Adding a new programming language

Adding a new programming language to Vipera can be as easy as adding a new parser to the Olympus native code generation framework. If additional languages features over and above those provided by Olympus are required, these can be easily added to the framework. For example, new types can be added to the Abstract Syntax Tree (AST), along with their supporting code generation functions as outlined in the next article Olympus native code generation framework.

Table of Contents

  1. Simple expressions
  2. More complex expressions
  3. Typing the AST

Simple expressions

An easy way to start is to look at the vPython parser defined in the vpython.y Bison parser generator grammar file. Here, you will see how the grammar rules map to the functions defined in vpython.c that create the respective AST nodes. For example, the following Bison grammar file snippet for vPython calls the appendWhileStatement() function declared in vpython.h:

# From vpython.y grammar file
| WHILE expression COLON codeblock { $$=appendWhileStatement($2, $4); } 

The appendWhileStatement() function is simply defined in vpython.c as follows:

/* From vpython.c */
ASTexpression* appendWhileStatement(ASTexpression* expression, ASTexpression* block) {
	return ast_makeExpression(AST_WHILE, expression, block);

As we can see, it just calls the Olympus compiler framework function ast_makeExpression() with the operation AST_WHILE, the test expression and the block / body of the loop. Relational expressions are created in a similar manner, with the left-hand side expression1 and right-hand side expression2:

# From vpython.y grammar file
        : additive_expression { $$=$1; }
        | relational_expression GT additive_expression { $$=createGtExpression($1, $3); }
        | relational_expression LT additive_expression { $$=createLtExpression($1, $3); }
        | relational_expression LEQ additive_expression { $$=createLeqExpression($1, $3); }
        | relational_expression GEQ additive_expression { $$=createGeqExpression($1, $3); }
/* From vpython.c */
ASTexpression* createGtExpression(ASTexpression* expression1, ASTexpression* expression2) {
	return ast_makeExpression(AST_GT, expression1, expression2);

ASTexpression* createLtExpression(ASTexpression* expression1, ASTexpression* expression2) {
	return ast_makeExpression(AST_LT, expression1, expression2);

ASTexpression* createLeqExpression(ASTexpression* expression1, ASTexpression* expression2) {
	return ast_makeExpression(AST_LEQ, expression1, expression2);

ASTexpression* createGeqExpression(ASTexpression* expression1, ASTexpression* expression2) {
	return ast_makeExpression(AST_GEQ, expression1, expression2);

More complex expressions

More complex expression types have specific AST node types and creation functions. For example, the if: ... else: statement:

# From vpython.y grammar file
| IF expression COLON codeblock ELSE COLON codeblock { $$=appendIfElseStatement($2, $4, $7); }
/* From vpython.c */
ASTexpression* appendIfElseStatement(ASTexpression* expressionContainer, 
                                     ASTexpression* thenBlock, 
                                     ASTexpression* elseBlock) {
  ASTstack conditions;

  PUSH(conditions, ast_makeExpression(AST_CONDITION, expressionContainer, thenBlock)); 
  return ast_makeCaseClause(&conditions, elseBlock);

Here, we create a AST_CASE node via the Olympus ast_makeCaseClause() function, which takes a list (stack) of conditional expressions and a default statement. For vPython we only create if: ... else: chains as Python does not support case statements but we use the Olympus case support with a single condition and a default statement as the else clause.
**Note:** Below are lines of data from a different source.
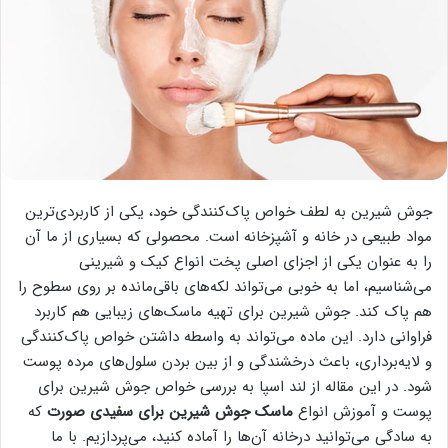
جوش شیرین به لطف خواص پاک‌کنندگی خود، یکی از کاربردی‌ترین
مواد طبیعی در خانه و آشپزخانه است. محصولی که بسیاری از ما آن
را به عنوان یکی از اجزای اصلی پخت انواع کیک و شیرینی
می‌شناسیم، اما به خوبی می‌تواند لکه‌های باقی‌مانده بر روی سطوح را
هم پاک کند. جوش شیرین برای تهیه ماسک‌های زیبایی هم کاربرد
فراوانی دارد. این ماده می‌تواند به واسطه داشتن خواص پاک‌کنندگی
و لایه‌برداری، باعث درخشندگی و از بین بردن سلول‌های مرده پوست
شود. در این مقاله از لند اسپا به بررسی خواص جوش شیرین برای
پوست و آموزش انواع
ماسک جوش شیرین برای سفیدی صورت
که
به سادگی می‌توانید درخانه آن‌ها را آماده کنید، می‌پردازیم. با ما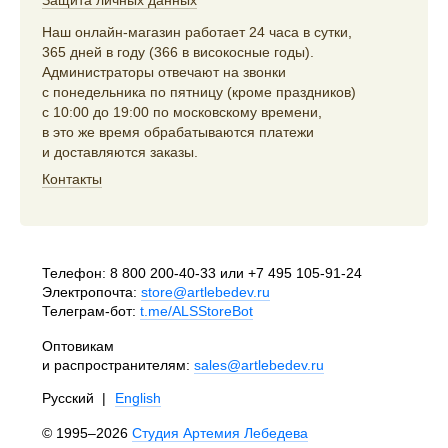
Наш онлайн-магазин работает 24 часа в сутки,
365 дней в году (366 в високосные годы).
Администраторы отвечают на звонки
с понедельника по пятницу (кроме праздников)
с 10:00 до 19:00 по московскому времени,
в это же время обрабатываются платежи
и доставляются заказы.
Контакты
Телефон:
8 800 200-40-33
или
+7 495 105-91-24
Электропочта:
store@artlebedev.ru
Телеграм-бот:
t.me/ALSStoreBot
Оптовикам
и распространителям:
sales@artlebedev.ru
Русский
|
English
© 1995–2026
Студия Артемия Лебедева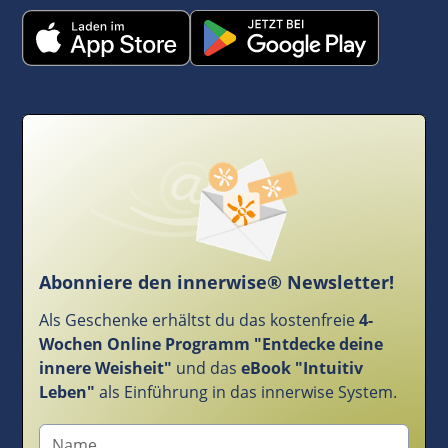
Abonniere den innerwise® Newsletter!
Als Geschenke erhältst du das kostenfreie
4-
Wochen Online Programm "Entdecke deine
innere Weisheit"
und das
eBook "Intuitiv
Leben"
als Einführung in das innerwise System.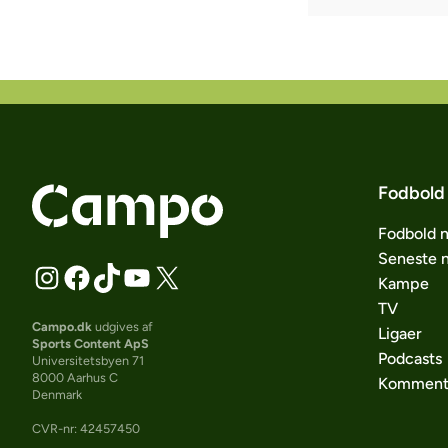
Fodbold
Fodbold 
Seneste 
Kampe
TV
Campo.dk
udgives af
Ligaer
Sports Content ApS
Podcasts
Universitetsbyen 71
8000 Aarhus C
Komment
Denmark
CVR-nr: 42457450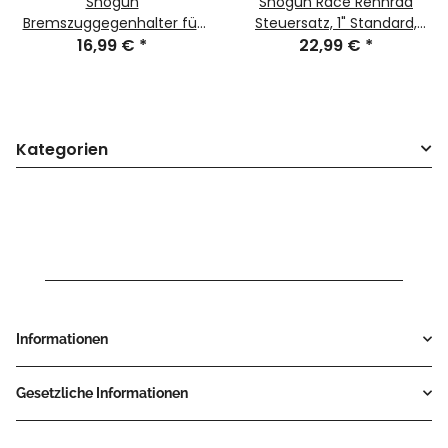
Shogun
Shogun Race Rennrad
Bremszuggegenhalter für
Steuersatz, 1" Standard,
geschraubte 1"
16,99 €
*
Kugellager, Headlock, silber,
22,99 €
*
Steuersätze, schwarz, NEU
NEU, OVP
Kategorien
Informationen
Gesetzliche Informationen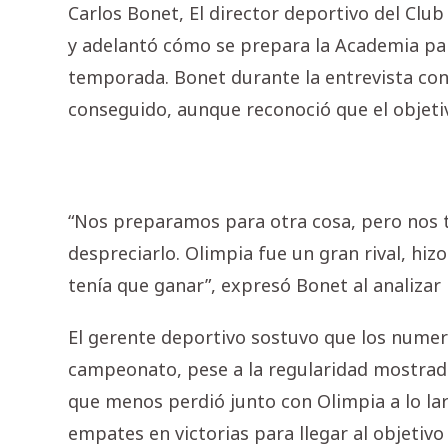
Carlos Bonet, El director deportivo del Clu
y adelantó cómo se prepara la Academia pa
temporada. Bonet durante la entrevista co
conseguido, aunque reconoció que el objetivo
“Nos preparamos para otra cosa, pero nos 
despreciarlo. Olimpia fue un gran rival, hi
tenía que ganar”, expresó Bonet al analizar
El gerente deportivo sostuvo que los nume
campeonato, pese a la regularidad mostrada
que menos perdió junto con Olimpia a lo la
empates en victorias para llegar al objetivo f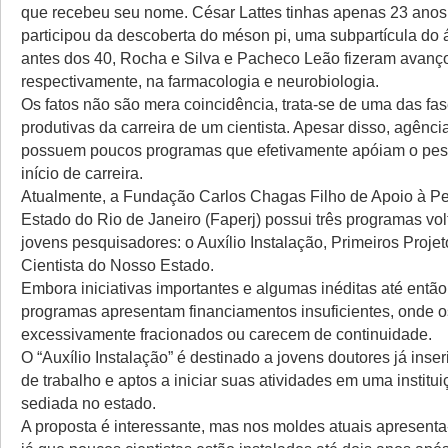
que recebeu seu nome. César Lattes tinhas apenas 23 ano
participou da descoberta do méson pi, uma subpartícula do 
antes dos 40, Rocha e Silva e Pacheco Leão fizeram avanç
respectivamente, na farmacologia e neurobiologia.
Os fatos não são mera coincidência, trata-se de uma das fa
produtivas da carreira de um cientista. Apesar disso, agênc
possuem poucos programas que efetivamente apóiam o pe
início de carreira.
Atualmente, a Fundação Carlos Chagas Filho de Apoio à P
Estado do Rio de Janeiro (Faperj) possui três programas vo
jovens pesquisadores: o Auxílio Instalação, Primeiros Proje
Cientista do Nosso Estado.
Embora iniciativas importantes e algumas inéditas até então
programas apresentam financiamentos insuficientes, onde 
excessivamente fracionados ou carecem de continuidade.
O “Auxílio Instalação” é destinado a jovens doutores já ins
de trabalho e aptos a iniciar suas atividades em uma instituiç
sediada no estado.
A proposta é interessante, mas nos moldes atuais apresenta-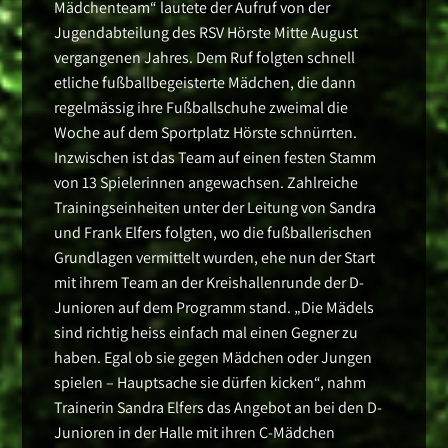
Mädchenteam“ lautete der Aufruf von der
Jugendabteilung des RSV Hörste Mitte August
vergangenen Jahres. Dem Ruf folgten schnell
etliche fußballbegeisterte Mädchen, die dann
regelmässig ihre Fußballschuhe zweimal die
Woche auf dem Sportplatz Hörste schnürrten.
Inzwischen ist das Team auf einen festen Stamm
von 13 Spielerinnen angewachsen. Zahlreiche
Trainingseinheiten unter der Leitung von Sandra
und Frank Elfers folgten, wo die fußballerischen
Grundlagen vermittelt wurden, ehe nun der Start
mit ihrem Team an der Kreishallenrunde der D-
Junioren auf dem Programm stand. „Die Mädels
sind richtig heiss einfach mal einen Gegner zu
haben. Egal ob sie gegen Mädchen oder Jungen
spielen – Hauptsache sie dürfen kicken“, nahm
Trainerin Sandra Elfers das Angebot an bei den D-
Junioren in der Halle mit ihren C-Mädchen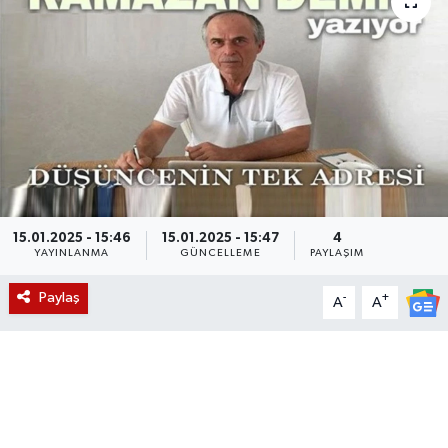
Magazin
Etkinlikler
15.01.2025 - 15:46
15.01.2025 - 15:47
4
YAYINLANMA
GÜNCELLEME
PAYLAŞIM
Paylaş
-
+
A
A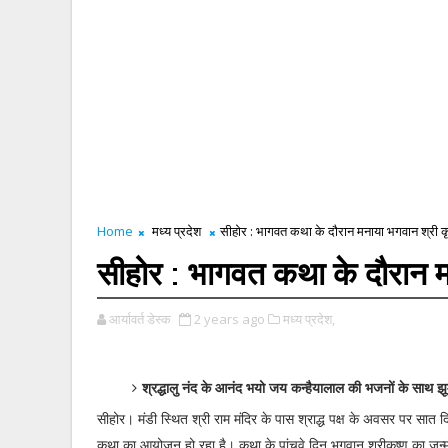
Home
मध्य प्रदेश
सीहोर : भागवत कथा के दौरान मनाया भगवान श्री कृ
सीहोर : भागवत कथा के दौरान म
आर्यावर्त डेस्क
2 years ago
मध्य प्रदेश,
श्रद्धालु नंद के आनंद भयो जय कन्हैयालाल की भजनों के साथ झू
सीहोर। मंडी स्थित श्री राम मंदिर के पास श्राद्ध पक्ष के अवसर पर सात
कथा का आयोजन हो रहा है। कथा के पांचवे दिन भगवान श्रीकृष्ण का जन्म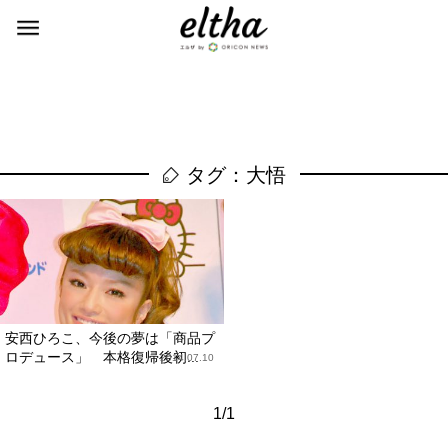
タグ：大悟
安西ひろこ、今後の夢は「商品プ
ロデュース」 本格復帰後初...
2014.07.10
1/1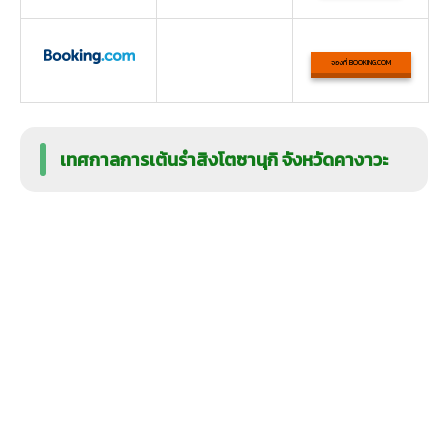
จองที่ BOOKING.COM
เทศกาลการเต้นรำสิงโตซานุกิ จังหวัดคางาวะ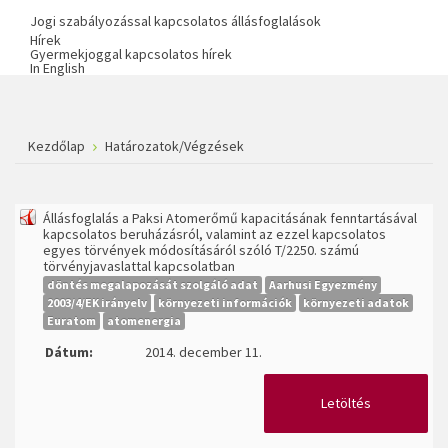
Jogi szabályozással kapcsolatos állásfoglalások
Hírek
Gyermekjoggal kapcsolatos hírek
In English
Kezdőlap
Határozatok/Végzések
Állásfoglalás a Paksi Atomerőmű kapacitásának fenntartásával
kapcsolatos beruházásról, valamint az ezzel kapcsolatos
egyes törvények módosításáról szóló T/2250. számú
törvényjavaslattal kapcsolatban
döntés megalapozását szolgáló adat
Aarhusi Egyezmény
2003/4/EK irányelv
környezeti információk
környezeti adatok
Euratom
atomenergia
Dátum:
2014. december 11.
Letöltés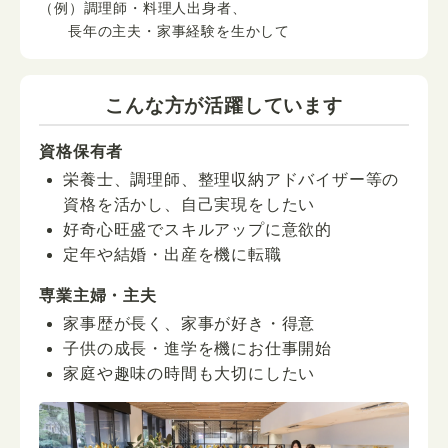
（例）調理師・料理人出身者、
長年の主夫・家事経験を生かして
こんな方が活躍しています
資格保有者
栄養士、調理師、整理収納アドバイザー等の
資格を活かし、自己実現をしたい
好奇心旺盛でスキルアップに意欲的
定年や結婚・出産を機に転職
専業主婦・主夫
家事歴が長く、家事が好き・得意
子供の成長・進学を機にお仕事開始
家庭や趣味の時間も大切にしたい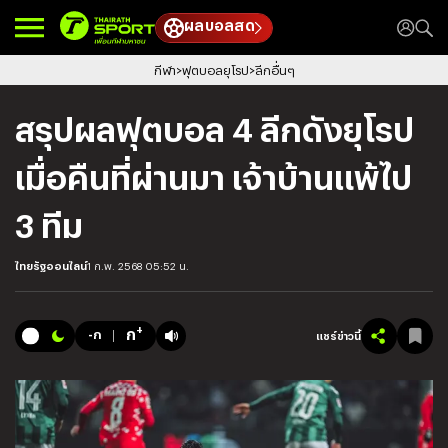
ผลบอลสด
กีฬา
ฟุตบอลยุโรป
ลีกอื่นๆ
สรุปผลฟุตบอล 4 ลีกดังยุโรป
เมื่อคืนที่ผ่านมา เจ้าบ้านแพ้ไป
3 ทีม
ไทยรัฐออนไลน์
1 ก.พ. 2568 05:52 น.
+
ก
-ก
แชร์ข่าวนี้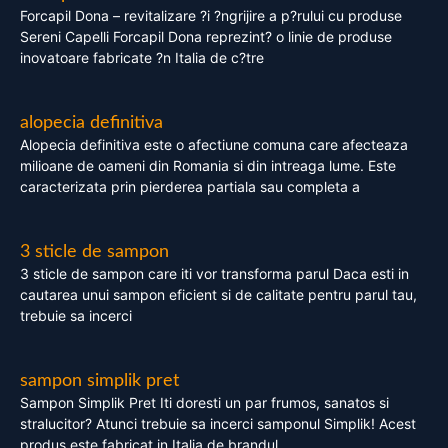
Forcapil Dona – revitalizare ?i ?ngrijire a p?rului cu produse
Sereni Capelli Forcapil Dona reprezint? o linie de produse
inovatoare fabricate ?n Italia de c?tre
alopecia definitiva
Alopecia definitiva este o afectiune comuna care afecteaza
milioane de oameni din Romania si din intreaga lume. Este
caracterizata prin pierderea partiala sau completa a
3 sticle de sampon
3 sticle de sampon care iti vor transforma parul Daca esti in
cautarea unui sampon eficient si de calitate pentru parul tau,
trebuie sa incerci
sampon simplik pret
Sampon Simplik Pret Iti doresti un par frumos, sanatos si
stralucitor? Atunci trebuie sa incerci samponul Simplik! Acest
produs este fabricat in Italia de brandul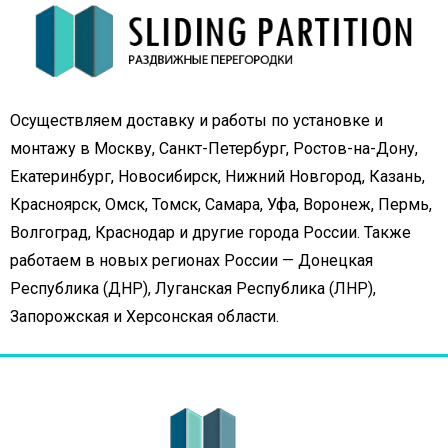
Осуществляем доставку и работы по установке и
монтажу в Москву, Санкт-Петербург, Ростов-на-Дону,
Екатеринбург, Новосибирск, Нижний Новгород, Казань,
Красноярск, Омск, Томск, Самара, Уфа, Воронеж, Пермь,
Волгоград, Краснодар и другие города России. Также
работаем в новых регионах России — Донецкая
Республика (ДНР), Луганская Республика (ЛНР),
Запорожская и Херсонская области.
NOTE: Simple expression grammar rules could directly call the ast_makeExpression() function with the relevant ASToperation (AST_ADD, AST_GT, AST_WHILE etc.) rather than calling a function in the parser C file (e.g. vpython.c). However, for vPython, this indirection allows the same Bison grammar file to be used for both the virtual machine compiler and the Olympus native code compiler.

Typing the AST

In the case of vPython the AST nodes are traversed to perform dynamic type inferencing in order to determine the type of a variable. The type inferencer also determines the types of the function arguments and return values, creating polymorphic variants of functions, as required. This enables the generation of optimised type frozen native Olympus abstract machine code. In essence, the dynamically-typed vPython variable types are frozen until they change type. This removes the requirement to dynamically type check variables and function dispatch at runtime, greatly increasing the performance of compiled codes.

The Olympus compiler also performs a separate pass of the code for optimisation e.g. constant folding and this can be extended, as required.